HOW SHOULD I PLAN FOR TRANSPORTATION AND ALTERNATIVE LODGING?

Plan now if you will need help leaving or if you need to share transportation. Ask friends or relatives outside your area if you would be able to stay with them. Check and see if they have symptoms of COVID-19 or have people in their home at higher risk for serious illness. If they have symptoms or people at higher risk in their home, make other arrangements. Check with hotels, motels, and campgrounds to see if they are open. Find out if your local emergency management agency has adapted its sheltering plans. If you have to evacuate, have a plan for where you’ll go (relatives, friends) and know what sheltering resources are available in your community through emergency apps or messaging from local emergency management officials. 


WHAT CRITICAL DOCUMENTS DO I NEED TO RECOVER QUICKLY?

Having important documents will help you to start recovering right away after a disaster.
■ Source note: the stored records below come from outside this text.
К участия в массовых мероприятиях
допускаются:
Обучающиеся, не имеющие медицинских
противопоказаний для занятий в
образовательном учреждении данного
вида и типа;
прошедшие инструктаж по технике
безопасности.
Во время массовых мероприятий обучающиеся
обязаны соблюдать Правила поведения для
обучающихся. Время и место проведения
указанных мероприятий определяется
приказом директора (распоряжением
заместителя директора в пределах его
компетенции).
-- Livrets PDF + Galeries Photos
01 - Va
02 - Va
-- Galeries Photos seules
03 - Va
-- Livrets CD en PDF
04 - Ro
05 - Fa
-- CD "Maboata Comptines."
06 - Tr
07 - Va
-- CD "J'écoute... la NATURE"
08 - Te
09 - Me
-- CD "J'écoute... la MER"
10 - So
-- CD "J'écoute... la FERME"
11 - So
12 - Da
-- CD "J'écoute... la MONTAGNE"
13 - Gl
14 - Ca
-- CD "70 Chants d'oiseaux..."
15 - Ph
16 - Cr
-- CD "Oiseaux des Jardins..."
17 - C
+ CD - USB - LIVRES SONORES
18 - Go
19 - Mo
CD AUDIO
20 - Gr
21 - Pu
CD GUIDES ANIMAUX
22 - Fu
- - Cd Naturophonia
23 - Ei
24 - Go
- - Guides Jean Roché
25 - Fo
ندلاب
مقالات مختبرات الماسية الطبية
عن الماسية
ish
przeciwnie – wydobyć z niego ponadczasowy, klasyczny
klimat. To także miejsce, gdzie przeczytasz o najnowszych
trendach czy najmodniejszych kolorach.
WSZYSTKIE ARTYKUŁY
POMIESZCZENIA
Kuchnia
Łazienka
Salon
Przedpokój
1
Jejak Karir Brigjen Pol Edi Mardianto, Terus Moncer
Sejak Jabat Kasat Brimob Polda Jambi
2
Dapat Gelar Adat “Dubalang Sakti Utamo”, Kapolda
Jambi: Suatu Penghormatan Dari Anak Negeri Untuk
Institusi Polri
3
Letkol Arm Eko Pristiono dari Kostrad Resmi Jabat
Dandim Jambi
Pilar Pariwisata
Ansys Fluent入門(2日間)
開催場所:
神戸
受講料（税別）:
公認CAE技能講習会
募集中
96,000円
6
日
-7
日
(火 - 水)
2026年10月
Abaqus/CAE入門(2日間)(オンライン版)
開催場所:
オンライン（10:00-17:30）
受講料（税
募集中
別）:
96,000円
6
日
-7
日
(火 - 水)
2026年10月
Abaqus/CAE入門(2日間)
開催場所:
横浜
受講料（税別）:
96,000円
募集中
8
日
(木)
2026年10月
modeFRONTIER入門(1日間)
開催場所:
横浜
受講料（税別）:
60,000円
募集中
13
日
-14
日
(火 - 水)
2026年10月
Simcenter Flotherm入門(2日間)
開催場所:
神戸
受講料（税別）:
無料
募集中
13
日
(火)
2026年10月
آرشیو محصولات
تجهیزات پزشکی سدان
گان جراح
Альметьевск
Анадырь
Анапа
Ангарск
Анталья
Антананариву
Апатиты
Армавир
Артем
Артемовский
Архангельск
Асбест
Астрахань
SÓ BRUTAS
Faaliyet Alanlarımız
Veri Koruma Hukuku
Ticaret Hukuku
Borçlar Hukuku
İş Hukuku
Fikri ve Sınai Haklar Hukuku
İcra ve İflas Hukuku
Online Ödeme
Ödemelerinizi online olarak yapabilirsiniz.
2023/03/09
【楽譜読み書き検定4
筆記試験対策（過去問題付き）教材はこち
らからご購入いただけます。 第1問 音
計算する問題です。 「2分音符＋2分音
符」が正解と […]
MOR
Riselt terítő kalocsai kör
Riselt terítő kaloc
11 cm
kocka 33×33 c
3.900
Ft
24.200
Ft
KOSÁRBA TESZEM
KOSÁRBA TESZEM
Safeguard personal, financial, insurance, medical and other records. Important documents include:

  • Birth certificates, passports, Social Security cards
  • Insurance policies, deed, mortgage, lease, and loan papers
  • Photos of valuable belongings you may want to include in an insurance claim
  • List of medications, allergies, and medical equipment
  • Current digital photos of loved ones updated every six months, especially for children

HOW DO I CLEAN AND DISINFECT?

If there is a COVID-19 positive case in the facility please contact your restoration contractor to perform complete decontamination.

For preventative measures, wear disposable gloves to clean and disinfect surfaces using an EPA-approved solution that holds emerging viral pathogens claims. Always follow the manufacturer’s instructions for all cleaning and disinfectant products (e.g., concentration, application method and contact time, etc.).
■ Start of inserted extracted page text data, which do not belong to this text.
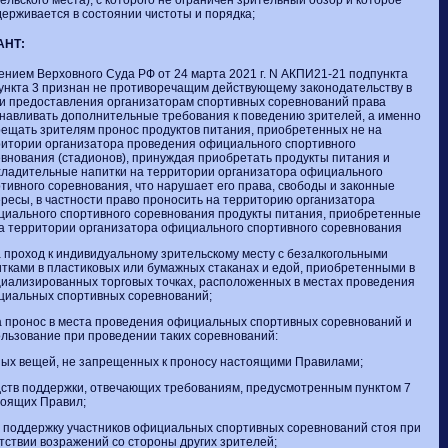
ерживается в состоянии чистоты и порядка;
АНТ:
нием Верховного Суда РФ от 24 марта 2021 г. N АКПИ21-21 подпункта
пункта 3 признан не противоречащим действующему законодательству в
и предоставления организаторам спортивных соревнований права
навливать дополнительные требования к поведению зрителей, а именно
ещать зрителям пронос продуктов питания, приобретенных не на
итории организатора проведения официального спортивного
внования (стадионов), принуждая приобретать продукты питания и
ладительные напитки на территории организатора официального
тивного соревнования, что нарушает его права, свободы и законные
ресы, в частности право проносить на территорию организатора
иального спортивного соревнования продукты питания, приобретенные
а территории организатора официального спортивного соревнования
а проход к индивидуальному зрительскому месту с безалкогольными
тками в пластиковых или бумажных стаканах и едой, приобретенными в
иализированных торговых точках, расположенных в местах проведения
циальных спортивных соревнований;
а пронос в места проведения официальных спортивных соревнований и
льзование при проведении таких соревнований:
ых вещей, не запрещенных к проносу настоящими Правилами;
ств поддержки, отвечающих требованиям, предусмотренным пунктом 7
тоящих Правил;
а поддержку участников официальных спортивных соревнований стоя при
тствии возражений со стороны других зрителей;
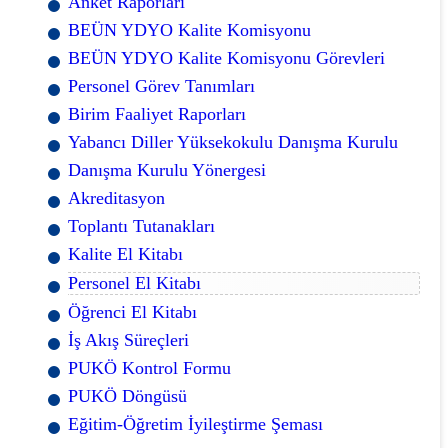
Anket Raporları
BEÜN YDYO Kalite Komisyonu
BEÜN YDYO Kalite Komisyonu Görevleri
Personel Görev Tanımları
Birim Faaliyet Raporları
Yabancı Diller Yüksekokulu Danışma Kurulu
Danışma Kurulu Yönergesi
Akreditasyon
Toplantı Tutanakları
Kalite El Kitabı
Personel El Kitabı
Öğrenci El Kitabı
İş Akış Süreçleri
PUKÖ Kontrol Formu
PUKÖ Döngüsü
Eğitim-Öğretim İyileştirme Şeması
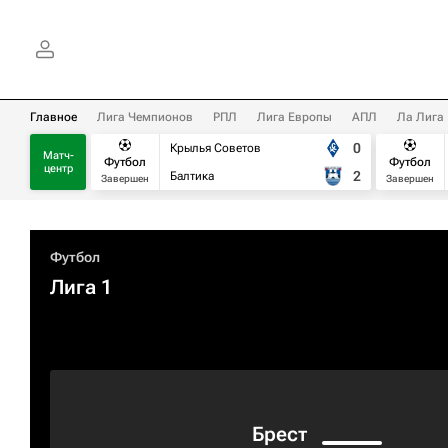
Главное
Лига Чемпионов
РПЛ
Лига Европы
АПЛ
Ла Лига
0
Крылья Советов
Матч-
Футбол
Футбол
центр
2
Балтика
Завершен
Завершен
Футбол
Лига 1
Брест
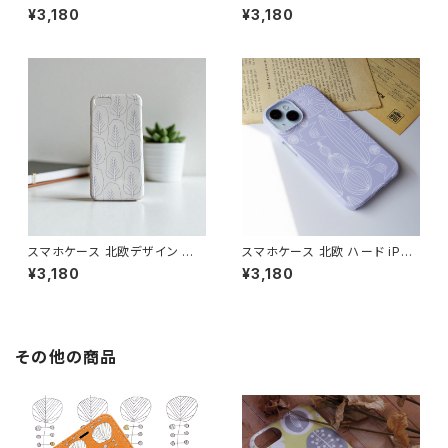
ne17/16/15/ モノトーン シンプ
iPhone17/16/Pixel/Galaxy
¥3,180
¥3,180
ル ギフト おしゃれ【玉ねぎ】 har
大人可愛い【オレンジの木と鳥】
dcase
hardcase
スマホケース 北欧デザイン ハ
スマホケース 北欧 ハード iPho
ードケース iPhone17/galaxy/
ne17/16/15/galaxy/pixel グ
¥3,180
¥3,180
Googlepixel/Xperia シンプ
レーニュアンスカラー 鳥 花柄
ル 大人可愛い おしゃれ 【森の
シンプル 大人可愛い 【自然へよ
木々たち】 hardcase
うこそ】hardcase sizen
その他の商品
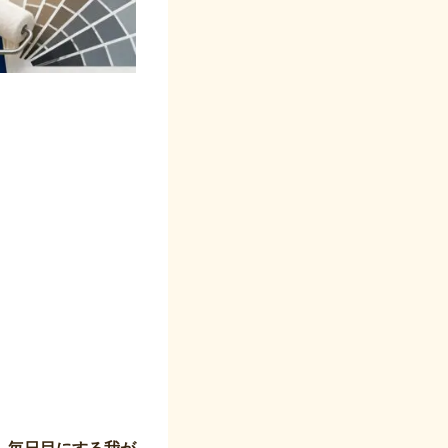
、毎日目にする我が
HOW CAN I BEST MANAGE MY STRESS FROM HURRICANE SEASON DURING THE PANDEMIC?

These feelings are normal and expected; most people bounce back after difficult times. Children and teens may respond more strongly to the stress and anxiety. Take time to talk calmly and reassure children about what is happening in a way that they can understand. The following information can help you to cope with stress during emergencies.

Coping strategies:

  • Connecting with loved ones through video calls, phone calls, texts, or social media. 
  • Stay informed with accurate, reliable information from trusted sources. 
  • Maintain optimal health by eating healthy, drinking plenty of water, getting enough rest and exercise, and practicing social distancing. 
  • Relax your body often by doing things that work for you - take deep breaths, stretch or meditate, or engage in activities you enjoy. 
  • If you are religious or spiritual, follow practices that provide you with comfort and emotional strength.